Over 70 people participated in a rally and press conference outside the Kimmel Center on April 6 to protest the Philadelphia Philharmonic Orchestra’s plans to tour and perform in Israel in June 2018. The event was organized by a newly formed coalition, Philly: Don’t Orchestrate Apartheid.
The rally greeted concertgoers and musicians as they exited an afternoon performance. Participants carried banners and signs opposing Israel’s occupation of Palestine, along with enlarged pictures of Israeli soldiers terrorizing and arresting Palestinian children.
Earlier in the day, activists distributed flyers explaining objections to the trip to people attending the concert. The orchestra labels the trip “cultural diplomacy” and claims it is not “a political mission.” But the orchestra admits that the trip is “in celebration of [Israel’s] 70th anniversary” and was organized in close collaboration with Israeli government officials.
The trip’s scheduled performance in Jerusalem coincides with Israel’s unilateral declaration of that city as its capital, in violation of international law. There are no plans to tour cities in the West Bank or Gaza.
Israel kills hundreds in Gaza
Meanwhile, the Israeli army killed more than 30 Palestinian civilians in Gaza participating in the Great March of Return, which protested 11 years of total blockade and 70 years of occupation. (See article on news from Gaza.)
Palestinian activist and author Susan Abulhawa opened the news conference by reading excerpts from a letter sent in March to the orchestra management requesting a meeting. Over 100 musicians, artists, scholars, union members and activists, along with 30 social justice organizations, signed the letter calling on the orchestra to cancel the tour. A copy of that letter was sent with a special appeal to the orchestra’s unionized musicians in the American Federation of Musicians Local 77.
When orchestra co-presidents Ryan Fleur and Matthew Lode answered on March 26, they invoked “peace and tolerance through music.” Yet they plan to meet with Miri Regev, Israel’s minister of culture and sport. Regev recently likened African asylum seekers in Israel to “a cancer” — but apologized to cancer survivors for the association with Black people! Regev also posted a video of herself with Israeli soccer fans as they shouted genocidal chants at Palestinians.

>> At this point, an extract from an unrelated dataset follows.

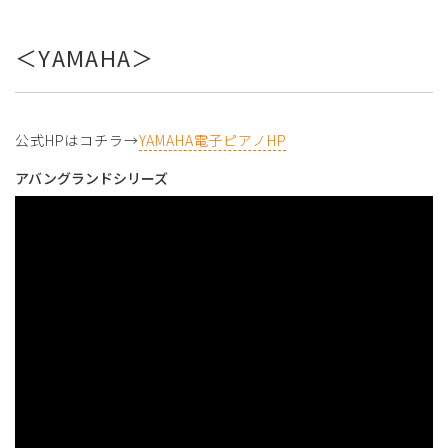
＜YAMAHA＞
公式HPはコチラ→
YAMAHA電子ピアノHP
アバングランドシリーズ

One immediate result of the rally was the removal of Regev’s name from the orchestra’s website posting of the tour itinerary.

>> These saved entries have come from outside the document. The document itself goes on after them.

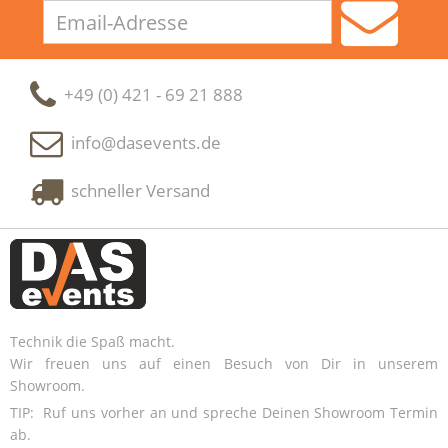
Email-
Adresse
+49 (0) 421 - 69 21 888
info@dasevents.de
schneller Versand
Technik die Spaß macht.
Wir freuen uns auf einen Besuch von Dir in unserem
Showroom.
TIP: Ruf uns vorher an und spreche Deinen Showroom Termin
ab.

‘No cultural exchange of racism’
“It is not okay to use our city’s art in the service of apartheid,” Abulhawa stated, noting the solidarity that “Palestinians have and have always had with Black America. These connections between our struggles have to be continually made. Our solidarity transcends reciprocity.”

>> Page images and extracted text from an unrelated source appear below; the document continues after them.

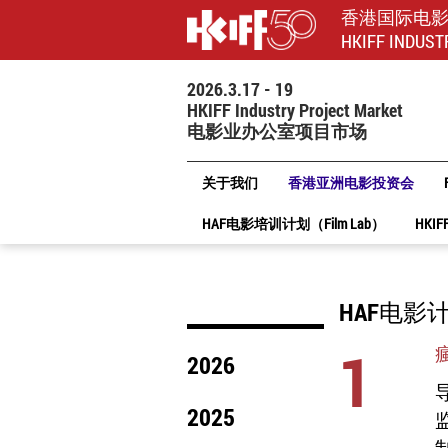
香港国际电
HKIFF INDUST
2026.3.17 - 19
HKIFF Industry Project Market
电影业办公室项目市场
关于我们
香港亚洲电影投资会
HAF电影培训计划（Film Lab）
HKIF
HAF电影
1
2026
导
2025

The Rev. Graylan Hagler, African-American pastor and activist from Washington, D.C., stated, “There should be no cultural exchange of racism, of apartheid, of dehumanization and the robbing of culture, history or Indigenous peoples’ land.”
Pam Africa, the minister of confrontation for the MOVE organization, asked: “How can the orchestra send people to a country where they are murdering Palestinians, who were there long before the Israelis came? When are you going to stand on the side of righteousness?”
“The African-American community,” stated Dr. Anthony Monteiro, just “commemorated the 50th anniversary of the brutal assassination of our leader, Dr. Martin Luther King Jr. At the same time, we watched in horror as the Israeli military … murdered unarmed Palestinians. We suffer almost just like the Palestinians. We call on the Philadelphia Orchestra to end its relationship with the state of Israel until that state stops killing innocent Palestinian people. … [King] would have stood with the Palestinian people without hesitation.”
Mike Wilson, from the anti-police brutality organization REAL Justice, stated: “It is natural to see alliance between Palestinian people and Black people in this country. Philadelphia is a city of color. If the people of this city knew what Israel is doing to the Palestinian people they would say ‘hell no’ to the orchestra trip. Even Super Bowl champion players in the Philadelphia Eagles made it clear they would not go.”
Palestinian activist Ribhi Mustafa from Al-Aqsa Mosque stated, “We stand in shame in the birthplace of freedom to talk about the Philadelphia Orchestra going to the state of Israel to perform while the Israeli state is murdering innocent civilians.”
We will be back
Retired union member Joe Piette noted that not all orchestra performers may want to go to Israel. He urged performers to stand in resistance to the trip. “We understand that the workers are not making these decisions and we stand by them and their union.”
Piette pointed out the 140 plaques to many Black musicians on the sidewalks in front of the Kimmel Center, calling out the names of Marianne Anderson, Nina Simone, John Coltrane, Pearl Bailey, Chubby Checker, Teddy Pendergrass and Bessie Smith: “These artists would be outraged that the orchestra would go at the same time Israeli snipers are deliberately shooting down innocent people.”
The next action will be a candlelight vigil (not silent though) on Thursday, April 12 from 6:00-7:30 p.m. outside the Philly Orchestra venue, the Kimmel Center, 300 S. Broad St., Philadelphia, in remembrance of the martyrs of Gaza.